Apr 01, 2019

Growing Up With Tourette Syndrome

By Lori Draz and Jacob Gerbman

Each month our young authors write, in their own voice, stories that will educate and inform fellow students and parents. If you are a teen who would like to write your story, contact The Journal. We’ll help you polish it up, so don’t worry, let’s just get to sharing!

Intro for Jacob

This month’s author is Fair Haven’s 17-year-old Jacob Gerbman, a junior at RFH with a passion for music, performing, announcing and communicating with audiences. He also has Tourette Syndrome. Through learning to cope with his condition, Jacob unleashed his authentic voice which he uses on stage, behind the microphone at his school’s radio broadcasts and, most importantly, as an advocate, speaking to groups of students to raise their awareness and understanding of Tourette Syndrome. He is an active fundraiser, recently raising more than $6,000 shaving his head to raise funds for the New Jersey Center for Tourette Syndrome. Jacob is living his life center stage. Here is Jacob’s story:

In the Broadway smash “Wicked,” Elphaba and Glinda sing, “Because I knew you, I have been changed for good.” For me, that “you” was thrust upon me on a cold February morning in 2012 at some fancy high-rise doctor’s office in New York City. I was diagnosed with Tourette Syndrome (TS) as well as minor cases of both ADHD and OCD. The one thing from that day I will never forget is that I felt happy, elated in fact. Looking back, I realize what I felt was an extreme moment of relief.

I was diagnosed in the fourth grade. Up to that point, I was having the worst year of my life. I had been showing signs of TS since third grade, and my symptoms kept getting progressively worse. At first, I made coughing noises that my parents and I simply assumed were allergies. Soon I realized this conclusion was far from true. The cough turned into squeaking, which turned into arm flailing and eventually other sporadic body movements and sounds. Something else was wrong, but I didn’t know what. I went to a psychologist to see if the symptoms were related to my anxiety at the time. They weren’t. For what felt like an eternity, I twitched, coughed and squeaked with no control. I felt lost, afraid and scared. My parents were running out of ideas of what it could possibly be, and I was just as lost. School was tough at times. People gave my looks and stares like I was crazy or something, and I don’t blame them. They didn’t know what was wrong with me.

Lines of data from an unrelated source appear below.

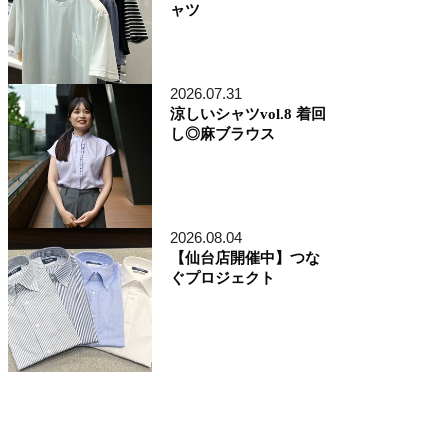
ャツ
2026.07.31
涼しいシャツvol.8 着回
し◎麻ブラウス
2026.08.04
【仙台店開催中】つな
ぐプロジェクト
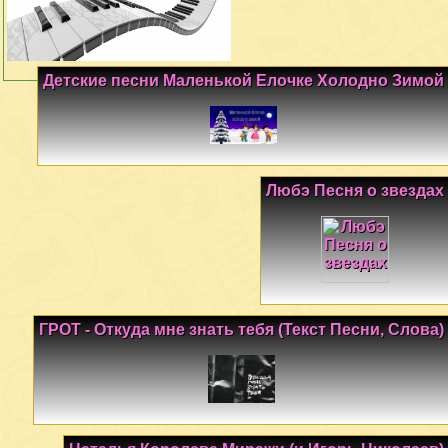
Детские песни Маленькой Елочке Холодно Зимой
Любэ Песня о звездах
ГРОТ - Откуда мне знать тебя (Текст Песни, Слова)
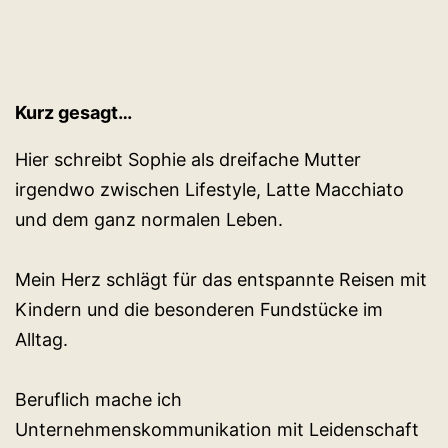
Kurz gesagt…
Hier schreibt Sophie als dreifache Mutter
irgendwo zwischen Lifestyle, Latte Macchiato
und dem ganz normalen Leben.
Mein Herz schlägt für das entspannte Reisen mit
Kindern und die besonderen Fundstücke im
Alltag.
Beruflich mache ich
Unternehmenskommunikation mit Leidenschaft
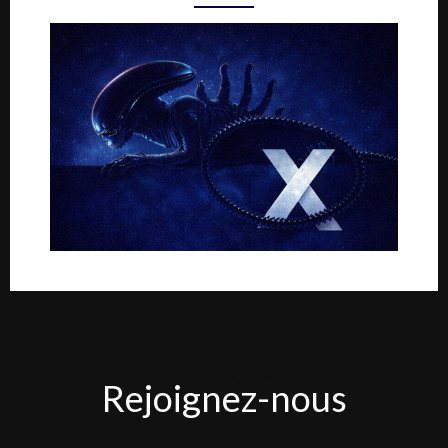
Rejoignez-
Rejoignez-nous
nous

I didn’t even know what was wrong with me.

After my diagnosis, I made sure to tell everyone in school about my condition. I became a big believer in the power of knowledge and communication. How can you expect someone to understand something they have no knowledge of? You can’t!  My passion to raise awareness led me to become a youth advocate for the New Jersey Center for Tourette Syndrome (NJCTS). I visited area schools to advocate for other students with Tourette Syndrome who couldn’t advocate for themselves. In eighth grade, I did my first a presentation for one of the fifth grade classes at Deal Elementary School. I can confidently say it was one of the most rewarding, yet also terrifying experiences of my life.

On a personal level, after my diagnosis, I began working through different ways to cope with my TS. Until recently, I took medication for my tics. I also went to the Rutgers Tourette Syndrome clinic where a counselor tried to teach me methods to control and/or surpress my tics. I struggled through, becoming very frustrated at myself and my condition. I was starting to give up, but my mom said I had to decide – I could continue pushing through the frustrations or figure out a way to work around my TS. I knew I would need to learn to accept my TS for what it was. So I decided I would work around and with my condition instead.

Throughout most of my middle and high school career, I’ve learned to plan ahead and keep organized so my TS or my lack of attention from my ADHD won’t set me back in my work. I also quickly learned that my passion for the performing arts was a way to cope with my condition. I noticed that my tics would stop when I was performing in theater or music because I was focused on doing the thing I loved: performing! Recently, I learned to practice transcendental meditation, which I do every day. Its calming benefits help decrease my tics.

Now, I am having some of the best years of my life. In school, I am able to manage multiple extracurriculars on top of my academics, which is something I never thought I’d be able to do when I was in middle school. Most prominently, I am involved in the performing arts, including the choir, drama club and marching band. I just had the amazing opportunity of playing Fester in my drama club’s production of “The Addams Family.” I shaved my head to play the role, and I used that moment to raise around $6,000 for NJCTS!

In addition, I am also a part of my school’s broadcasting club, and I’ve done play-by-play and color commentary for the basketball team live in front of hundreds of people. When I was first diagnosed, I never imagined that one day I’d have the will or the passion to talk to hundreds of people. Now, I love it! And of course, I am still a part of the NJCTS youth advocate program. So if I could say anything to my TS now, it would simply be this, “Because I knew you, I have been changed for good.”